なまじ妙な発声も身についてないし、本質的に素っ裸の状態で勝負しているから、逆に強いのである。
これから歌い込んで行くことで、自然に発声や身体の使い方が身に付くだろう。
あるいは、そうせざるを得ないように自分が感じるだろう。
姿勢とブレスは、関係あるから短い瞬間に必要なブレスが入ることや、高音から低音に降りる際にどうするか?
今日やったことは、主に伴奏と歌の関係。
基本的にはブレスが未だ短いので、ピアノはブレスを意識することになる。
特にCe doux petit visageは短いブレスタイミングの間合いを利用することで、逆に音楽に表情、メリハリが付くだろう。
あるいは、Max JacobのCimetiereもそうだろう。
全体を同じテンポでジャカジャカ弾き通すと、ブレスの取り具合が辛くなって、声が音楽が伸びなくなる。
間合い、あるいは進行すること、をメリハリを付けておくこと。あるいは歌手のブレスの様子を良く見ることであろう。
Violonは、あまりゆったりではなく、少しテンポ良く、という感じだろうか。
カンニングブレスを入れても、ポルタメントの大事な響きを大切に。
後半の声を出していく所は、ピアノの音量に気をつけて欲しい。
音楽的にはほとんど言うことはない。良く歌えている。
Fleur
これが、実は4曲中一番難しいだろう。
声を乗せ難い音域というか、フレーズの形というのか。
今日は、伴奏の間合いを上手く取って、ブレスに余裕を持たせて歌ってもらったが、
未だ工夫の余地がありそうである。
いずれにしても、暗譜をなるべく速く完成させて欲しい。
その上で、工夫が活きてくるだろうから。
FA
今日は、発声を丹念にやってみた。
特に後半で、2点C~Eの間の声。
下顎から舌根で下に押さえつけ過ぎないように。
上を開くように口の使い方を再三再四注意。
どうしても下顎系の動きが強いようだが、もっともっと上顎の使い方を覚えて欲しい。
かといって、喉頭がブラブラと上がってしまわないように。
要するに、かなり以前から指摘したり練習してきた、当りすぎないで開いた響きを使うことで、高音に上手く橋渡しする発声である。
喉が上がらないように、上顎や唇、頬などを上手く使って、開いた響きを作るようにすること。

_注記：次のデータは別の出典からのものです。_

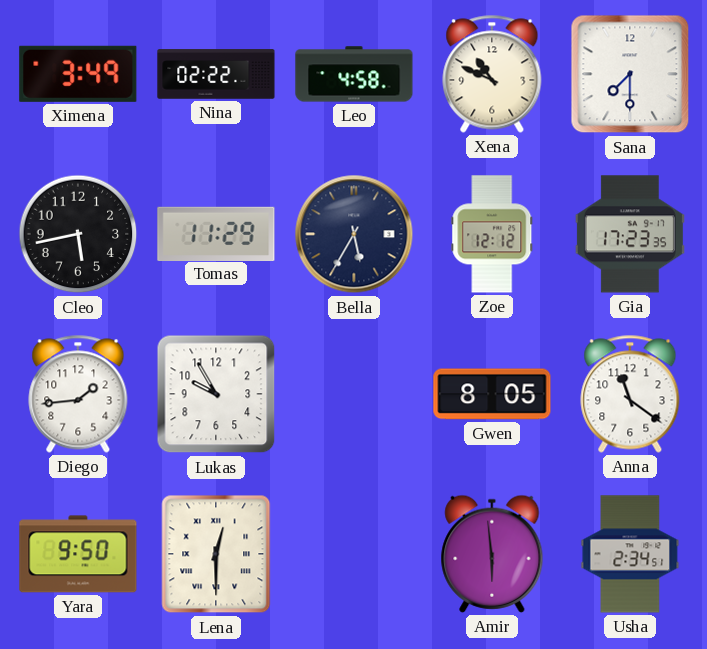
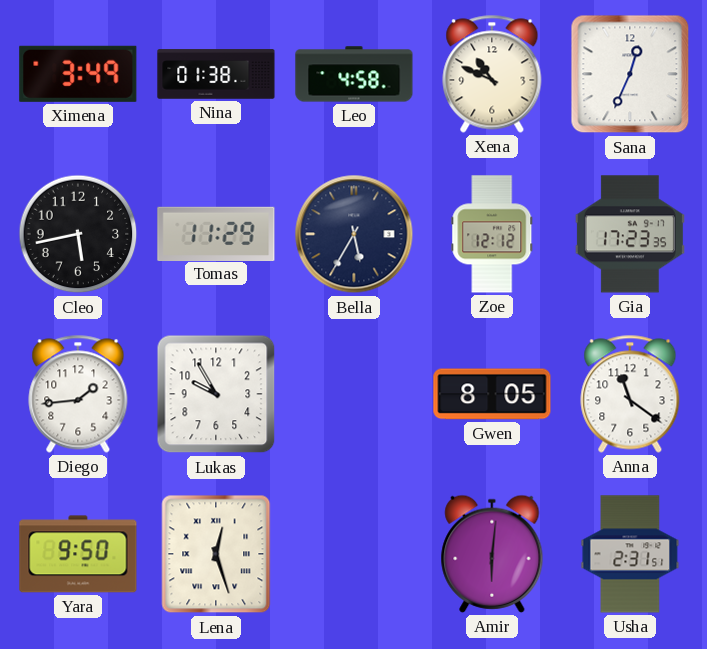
Nina: 02:22 -> 01:38
Sana: 7:30 -> 12:34
Lena: 12:30 -> 12:27
Amir: 5:59 -> 6:01
Usha: 2:34 -> 2:31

このところ続けているシュトラウスの「4つの最後の歌」から「9月」と「眠りにつこうとして」
いずれも、今日、発声練習で基本的にやったことを、フレーズごとに細かく見ていった。
細かいことは書かないが、ブレスから声だしの時点で、どうしても力んでしまうために、ちょっとした音程の上昇で
喉を強張らせて出してしまう癖がまだ強いのである。
これはほとんどが音程の上昇である。
あるいは下降形で、低音に降りると、これも単純に声帯を合わせた、当っただけの響きになってしまう。
これらのことが、すべて、微妙な音程の響きの♭に繋がるために、声質がどうも気になる結果となる。
基本的に覚えて欲しいことは、特に出しやすい中音域などで、声帯の開き、息の混ざりということとその響きが上に乗っていること、である。